**Task goal**
In the entries below, every line with the string "calendar" is to be reported.

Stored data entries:
- - - - - - -
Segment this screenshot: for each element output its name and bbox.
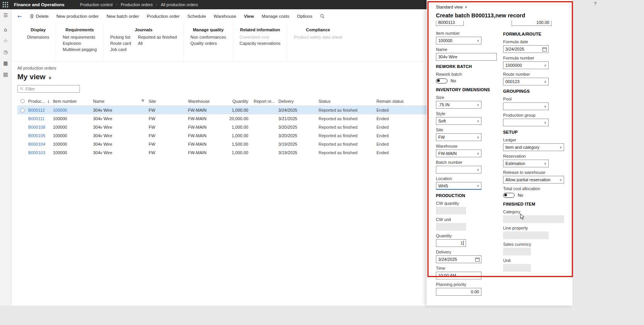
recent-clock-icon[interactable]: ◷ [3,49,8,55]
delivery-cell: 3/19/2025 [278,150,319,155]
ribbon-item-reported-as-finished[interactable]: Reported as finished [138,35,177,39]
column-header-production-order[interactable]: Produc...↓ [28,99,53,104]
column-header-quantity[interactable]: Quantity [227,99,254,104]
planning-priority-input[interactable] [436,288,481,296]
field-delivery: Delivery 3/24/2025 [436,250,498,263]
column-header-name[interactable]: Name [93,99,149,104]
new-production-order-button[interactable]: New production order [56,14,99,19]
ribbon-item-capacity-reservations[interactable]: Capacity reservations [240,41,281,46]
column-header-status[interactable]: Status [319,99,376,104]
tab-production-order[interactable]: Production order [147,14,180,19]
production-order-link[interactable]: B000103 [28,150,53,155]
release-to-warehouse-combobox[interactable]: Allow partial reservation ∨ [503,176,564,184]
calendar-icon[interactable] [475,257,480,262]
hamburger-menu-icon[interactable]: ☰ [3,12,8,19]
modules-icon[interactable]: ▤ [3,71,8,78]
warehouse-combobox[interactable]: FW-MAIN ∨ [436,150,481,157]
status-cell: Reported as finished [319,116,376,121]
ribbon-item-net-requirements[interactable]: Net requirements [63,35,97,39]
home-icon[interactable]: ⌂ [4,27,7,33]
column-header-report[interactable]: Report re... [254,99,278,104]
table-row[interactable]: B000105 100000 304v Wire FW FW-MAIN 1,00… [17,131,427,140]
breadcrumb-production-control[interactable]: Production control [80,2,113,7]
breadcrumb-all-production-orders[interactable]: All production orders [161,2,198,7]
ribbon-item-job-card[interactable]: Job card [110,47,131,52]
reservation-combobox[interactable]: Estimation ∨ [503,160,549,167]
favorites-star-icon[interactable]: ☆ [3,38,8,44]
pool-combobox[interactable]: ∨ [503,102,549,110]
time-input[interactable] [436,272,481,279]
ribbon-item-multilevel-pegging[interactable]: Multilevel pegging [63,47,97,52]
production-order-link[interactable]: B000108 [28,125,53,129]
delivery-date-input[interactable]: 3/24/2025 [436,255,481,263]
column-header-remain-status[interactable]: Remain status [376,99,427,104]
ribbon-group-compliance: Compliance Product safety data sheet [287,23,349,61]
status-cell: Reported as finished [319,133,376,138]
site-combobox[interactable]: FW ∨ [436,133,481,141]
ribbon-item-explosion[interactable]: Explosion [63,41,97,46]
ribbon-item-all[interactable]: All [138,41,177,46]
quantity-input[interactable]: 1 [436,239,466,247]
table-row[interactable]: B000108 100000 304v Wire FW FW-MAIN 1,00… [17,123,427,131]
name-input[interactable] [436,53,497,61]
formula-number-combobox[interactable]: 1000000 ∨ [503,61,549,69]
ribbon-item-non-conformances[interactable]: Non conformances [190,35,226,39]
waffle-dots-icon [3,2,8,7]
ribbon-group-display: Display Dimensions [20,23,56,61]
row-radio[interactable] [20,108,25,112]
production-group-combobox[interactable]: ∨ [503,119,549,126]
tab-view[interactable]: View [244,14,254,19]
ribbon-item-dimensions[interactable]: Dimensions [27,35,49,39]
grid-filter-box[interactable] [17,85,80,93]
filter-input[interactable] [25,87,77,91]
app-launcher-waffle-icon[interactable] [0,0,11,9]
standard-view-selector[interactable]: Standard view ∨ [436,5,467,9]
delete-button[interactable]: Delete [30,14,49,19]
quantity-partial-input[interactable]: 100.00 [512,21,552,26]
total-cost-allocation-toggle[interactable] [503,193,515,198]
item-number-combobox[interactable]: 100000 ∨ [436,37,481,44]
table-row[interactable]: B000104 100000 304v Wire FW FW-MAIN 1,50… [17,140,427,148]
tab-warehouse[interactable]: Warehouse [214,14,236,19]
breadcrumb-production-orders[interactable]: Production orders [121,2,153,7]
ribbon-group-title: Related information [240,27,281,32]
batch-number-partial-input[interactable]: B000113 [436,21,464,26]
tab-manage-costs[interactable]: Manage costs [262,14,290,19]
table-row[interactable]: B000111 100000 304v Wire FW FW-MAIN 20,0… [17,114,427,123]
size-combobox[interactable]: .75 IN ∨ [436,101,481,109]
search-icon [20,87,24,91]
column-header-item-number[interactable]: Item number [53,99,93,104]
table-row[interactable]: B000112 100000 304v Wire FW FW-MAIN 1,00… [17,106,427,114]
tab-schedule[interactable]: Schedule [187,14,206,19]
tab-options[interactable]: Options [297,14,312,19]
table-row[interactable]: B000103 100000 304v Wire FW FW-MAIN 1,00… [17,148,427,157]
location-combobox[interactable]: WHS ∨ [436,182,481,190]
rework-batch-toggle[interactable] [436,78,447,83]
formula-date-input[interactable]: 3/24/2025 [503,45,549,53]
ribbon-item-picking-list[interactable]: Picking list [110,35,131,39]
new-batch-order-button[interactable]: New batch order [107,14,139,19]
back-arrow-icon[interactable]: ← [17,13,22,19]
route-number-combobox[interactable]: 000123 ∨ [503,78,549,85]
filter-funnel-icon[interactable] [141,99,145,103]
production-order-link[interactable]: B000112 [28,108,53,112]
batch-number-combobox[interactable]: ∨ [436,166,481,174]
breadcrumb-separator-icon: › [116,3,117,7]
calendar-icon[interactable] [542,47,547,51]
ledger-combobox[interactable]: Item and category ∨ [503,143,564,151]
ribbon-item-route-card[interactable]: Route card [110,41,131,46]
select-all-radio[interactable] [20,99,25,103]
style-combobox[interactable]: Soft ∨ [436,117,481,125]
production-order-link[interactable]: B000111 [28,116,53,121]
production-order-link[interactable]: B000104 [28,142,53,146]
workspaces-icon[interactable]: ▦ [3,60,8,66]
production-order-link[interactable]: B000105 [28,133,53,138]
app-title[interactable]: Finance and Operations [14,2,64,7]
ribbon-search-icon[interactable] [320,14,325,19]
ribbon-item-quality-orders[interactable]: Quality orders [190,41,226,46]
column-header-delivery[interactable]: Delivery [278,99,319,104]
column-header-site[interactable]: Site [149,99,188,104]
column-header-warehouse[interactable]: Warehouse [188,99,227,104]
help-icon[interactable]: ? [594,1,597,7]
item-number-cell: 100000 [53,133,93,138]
- - - - - - -
**Problem solution**
calendar-icon[interactable] [475,257,480,262]
calendar-icon[interactable] [542,47,547,51]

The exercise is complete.